我开始了日复一日的伪装。
每天中午都混进医院,推着捡来的清洁车。
身上的清洁工制服越穿越脏,汗味混着医院的消毒水味,连自己都觉得刺鼻,可我不敢换。
这身衣服是我最好的保护色。
每次换药时,我都要先在病房门口徘徊很久,确认没人注意才敢进去。
动作也越来越熟练,拔输液管、抽药液、推生理盐水,一套流程下来不到两分钟,可每一秒都像在刀尖上走。
我记不清多久没好好吃过一顿饭,多久没洗过澡了。
白天在医院附近的长椅上蜷着,晚上就躲进桥洞,唯一的盼头就是监护仪上的数据能再弱一点。
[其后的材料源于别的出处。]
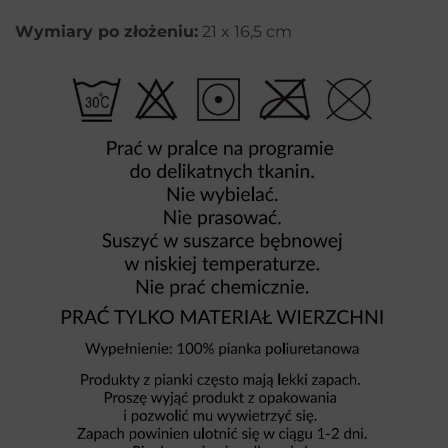
Wymiary po złożeniu:
21 x 16,5 cm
刀疤脸的电话每天都打,每次都用念薇威胁我,我只能一遍遍哄:“快了,再等等,马上就能拿到钱了。”
那天中午,我像往常一样溜进病房,刚要伸手去碰输液管,突然发现监护仪的曲线变得平缓。
我心里一紧,凑过去看。
心率在慢慢下降,呼吸也越来越弱。
我僵在原地,既期待又恐慌,手不自觉地攥紧了口袋里的生理盐水。
没过多久,监护仪突然发出刺耳的警报声,红色的“心率为零”字样在屏幕上闪个不停。
我吓得后退一步,撞在床头柜上,打翻了上面的水杯。
外面传来护士的脚步声,我赶紧躲到门后,看着护士冲进来抢救,按压、电击,忙了好一会儿,最终摇了摇头,转身出去叫医生。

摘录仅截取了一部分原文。